A relatively simple peptide modification could unlock a whole class of targets for drug discovery, new research shows.
Researchers at the University of Birmingham, in collaboration with the Universities of Bristol and Leeds, successfully demonstrated a route by which peptides could be modified to make them promising reagents for disease diagnostics and drug discovery.
Traditional targets in drug discovery are enzymes such as proteases and kinases. These proteins are attractive targets because they have well defined ‘binding sites’ for their substrates — the molecules with which the enzymes interact. It is now relatively straightforward to develop molecules that mimic the substrate and which inhibit or modify the function of the target.

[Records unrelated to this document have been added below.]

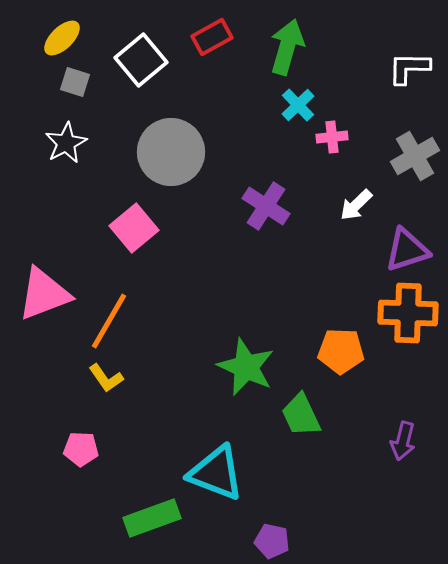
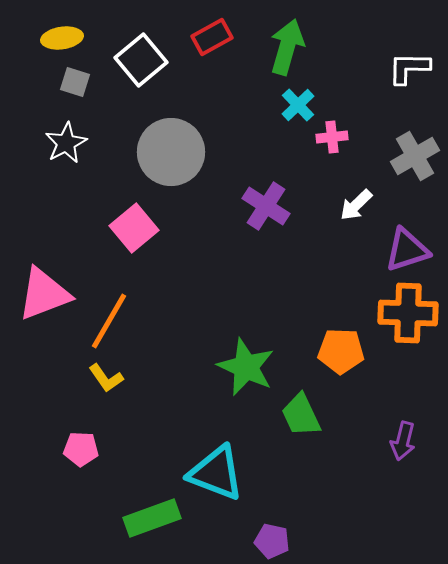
yellow ellipse: rotated 36 degrees clockwise
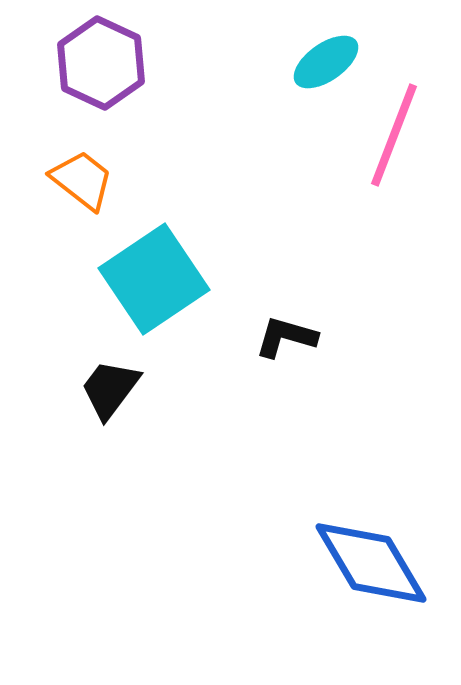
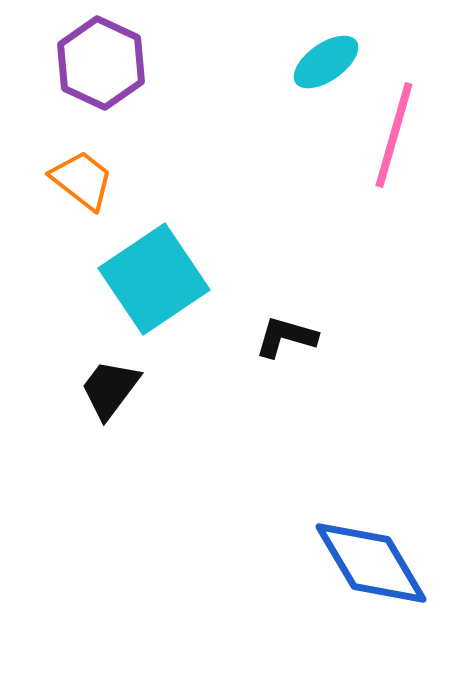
pink line: rotated 5 degrees counterclockwise
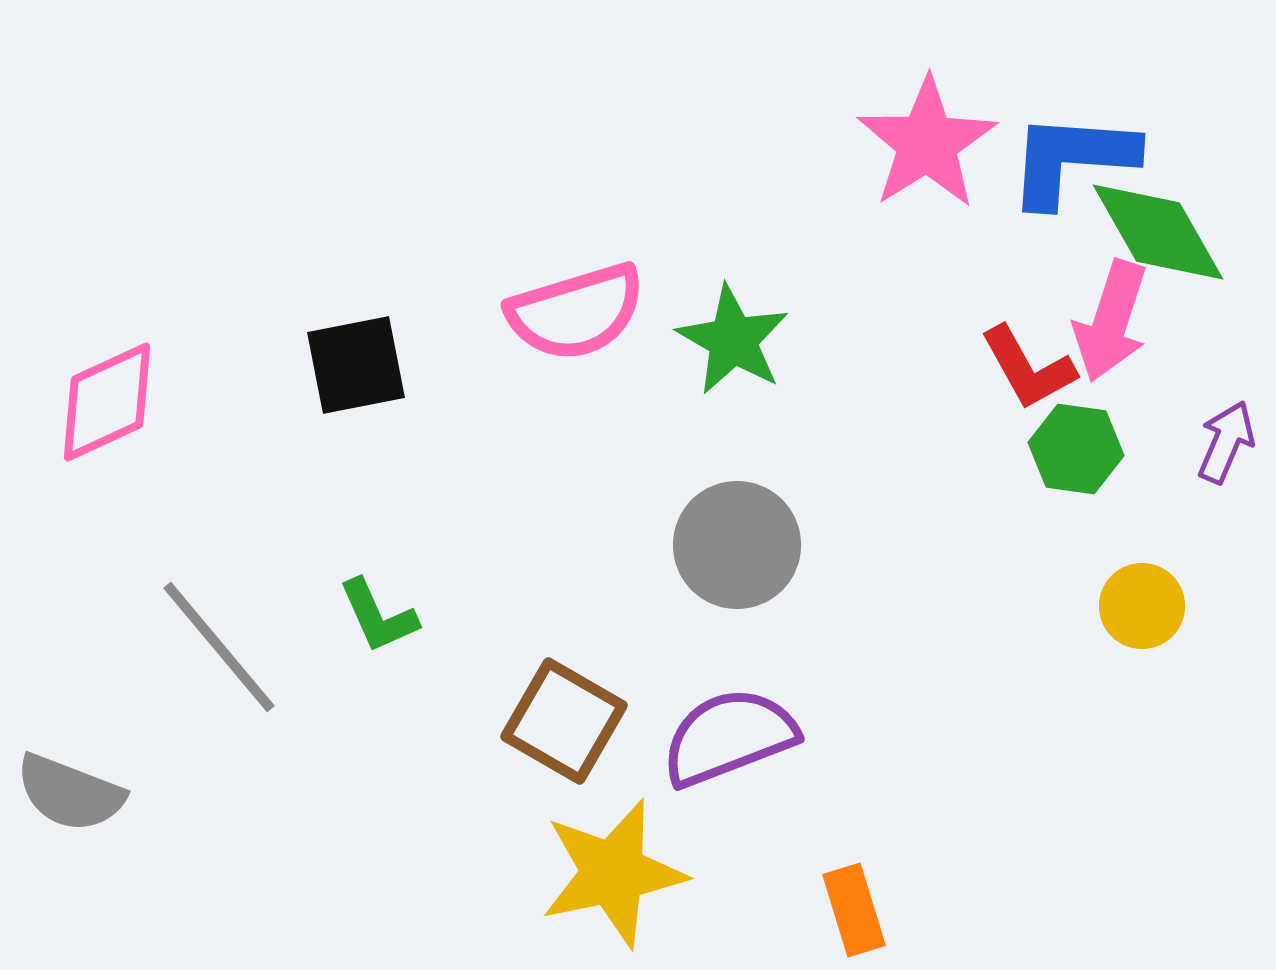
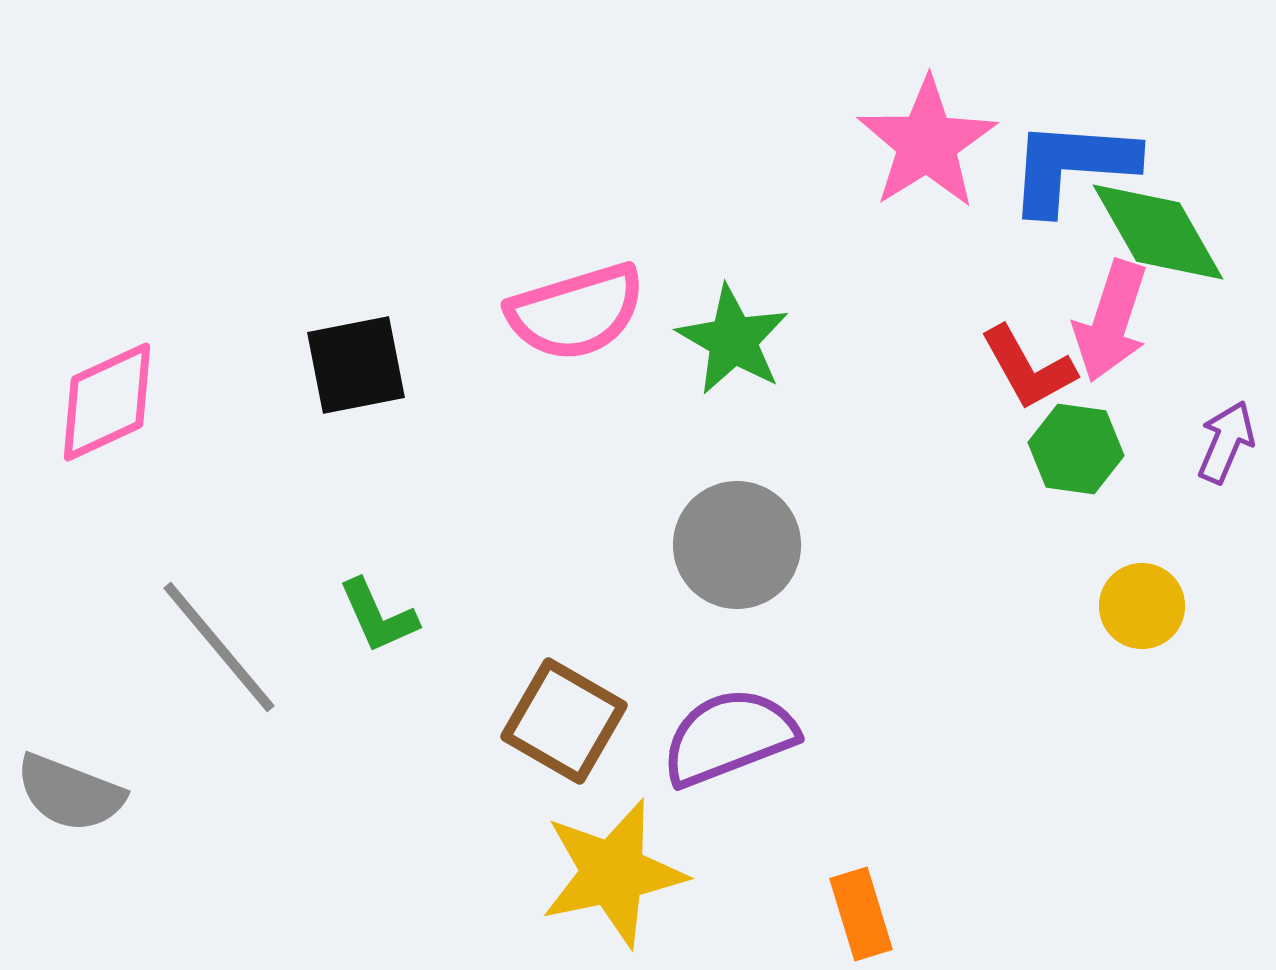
blue L-shape: moved 7 px down
orange rectangle: moved 7 px right, 4 px down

In contrast, interactions between proteins — so called protein-protein interaction (PPIs) — regulate most biological functions, including that of enzymes. PPIs are far more numerous than traditional drug discovery targets, so blocking PPIs potentially opens-up a much wider range of drug targets.
PPIs have traditionally been considered too difficult to use as drug targets, however, because their binding sites are larger, with fewer grooves or pockets to which small molecule compounds can bind. Understanding how PPIs occur and how to control this represents a first step towards drug discovery against these important targets.
In the new study, published in Chemical Science, the team focused on a PPI that involves β-strand formation at the interface. A β-strand is a specific type of secondary structure that is used to build 3D structure in proteins. By taking a small peptide sequence from the part of the protein where the β-strand forms, and making modifications to its backbone, the team were able to show it binds more quickly and more strongly to the target.
“Our modification uses relatively simple chemistry and has taught us about how peptides bind to their targets in a β-strand conformation and how to control binding,” said lead researcher Professor Andy Wilson, “This in turn opens up the path to drug discovery for β-strand mediated PPIs targets.”
The team has shown how this could be done for one specific type of PPI — the SIM/SUMO interaction, which in itself plays fundamental roles in protein stability, response to stress and the cell cycle. The next steps will be to demonstrate the approach can be generalised for multiple different PPIs.
The research was led by the Wilson group at the University of Birmingham and funded by EPSRC Programme and BBSRC strategic Longer and Larger (sLoLa) awards.